Kenya has confirmed that a switch-off of counterfeit mobile phones will take place at the end of the month.
In addition, networks will be forbidden from activating new “fake” devices bought after 1 October.
Government officials said the move was designed to protect consumers from hazardous materials and to safeguard mobile payment systems.
They added it should also help them track users and limit violence ahead of March’s general election.
The action had originally been scheduled to take place at the end of 2011, but was twice delayed to give subscribers a chance to replace their devices. However, the Ministry of Information and Communications has said this would not happen again.
The Communications Commission of Kenya defines fake handsets as “copies of popular brands and models made from sub-standard materials” that have not been licensed by the organisation.
They are sourced from China and other parts of Asia, as well as Nigeria and South Africa…
Law enforcement agencies had…complained that some of the devices used duplicated IMEI (International Mobile Equipment Identifier) codes, making it difficult to track down users suspected of using their handsets to plan crimes…

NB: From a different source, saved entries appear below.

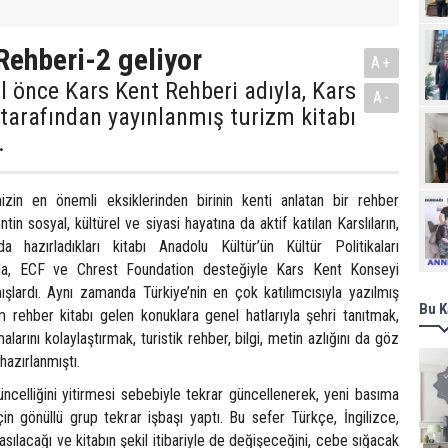
Rehberi-2 geliyor
A+
ıl önce Kars Kent Rehberi adıyla, Kars
A-
tarafından yayınlanmış turizm kitabı
.
izin en önemli eksiklerinden birinin kenti anlatan bir rehber
Ziy
in sosyal, kültürel ve siyasi hayatına da aktif katılan Karslıların,
a hazırladıkları kitabı Anadolu Kültür’ün Kültür Politikaları
a, ECF ve Chrest Foundation desteğiyle Kars Kent Konseyi
ışlardı. Aynı zamanda Türkiye’nin en çok katılımcısıyla yazılmış
Bu K
m rehber kitabı gelen konuklara genel hatlarıyla şehri tanıtmak,
arını kolaylaştırmak, turistik rehber, bilgi, metin azlığını da göz
azırlanmıştı.
ncelliğini yitirmesi sebebiyle tekrar güncellenerek, yeni basıma
in gönüllü grup tekrar işbaşı yaptı. Bu sefer Türkçe, İngilizce,
asılacağı ve kitabın şekil itibariyle de değişeceğini, cebe sığacak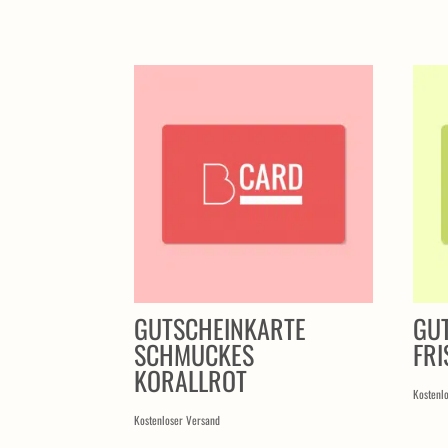
ÄHNLICHE PRODUKTE
GUTSCHEINKARTE
GU
SCHMUCKES
FR
KORALLROT
Kostenl
Kostenloser Versand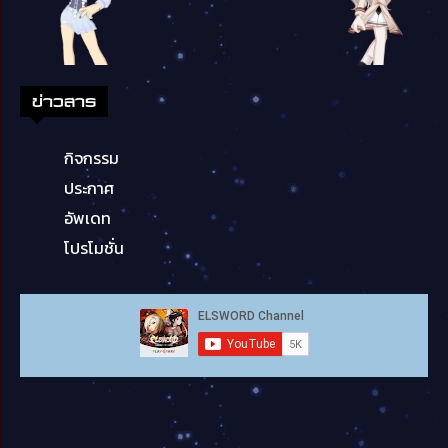
ข่าวสาร
กิจกรรม
ประกาศ
อัพเดท
โปรโมชั่น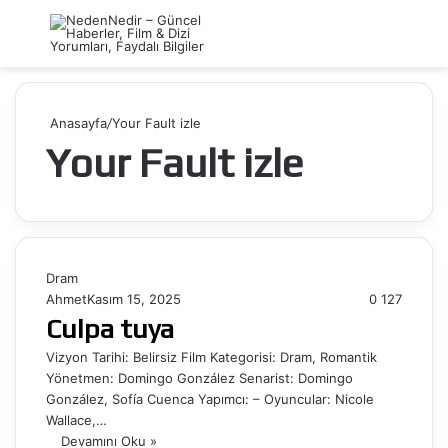
Menü
Ar
Anasayfa
/
Your Fault izle
Your Fault izle
Dram
Ahmet
Kasım 15, 2025
0
127
Culpa tuya
Vizyon Tarihi: Belirsiz Film Kategorisi: Dram, Romantik
Yönetmen: Domingo González Senarist: Domingo
González, Sofía Cuenca Yapımcı: – Oyuncular: Nicole
Wallace,…
Devamını Oku »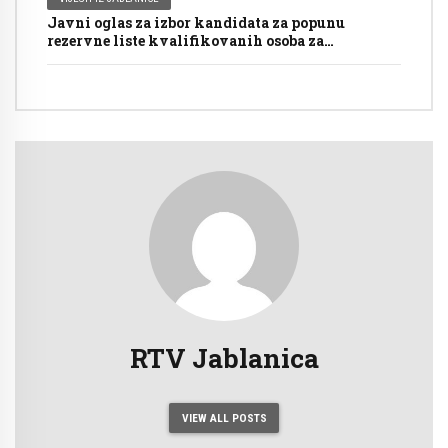
Javni oglas za izbor kandidata za popunu
rezervne liste kvalifikovanih osoba za
imenovanje članova biračkih odbora/mobilnog
tima i njihovih zamjenika ispred Općinske
izborne komisije Jablanica
RTV Jablanica
VIEW ALL POSTS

In addition, when the government publicised the switch-off in June it also linked the move to efforts to restrict fraud.
“In this era of mobile banking, use of counterfeit devices, which are manufactured without due consideration to the recognised security standards, may expose our mobile money systems as well as the wider banking and financial system to unnecessary risks,” said the communications secretary Dr Bitange Ndemo…
Another set of great reasons for government regulation and oversight of communications equipment. After all the blather about economics and freedom, the main product needed to be removed from the network is cheap crap which can erode communications and even endanger users.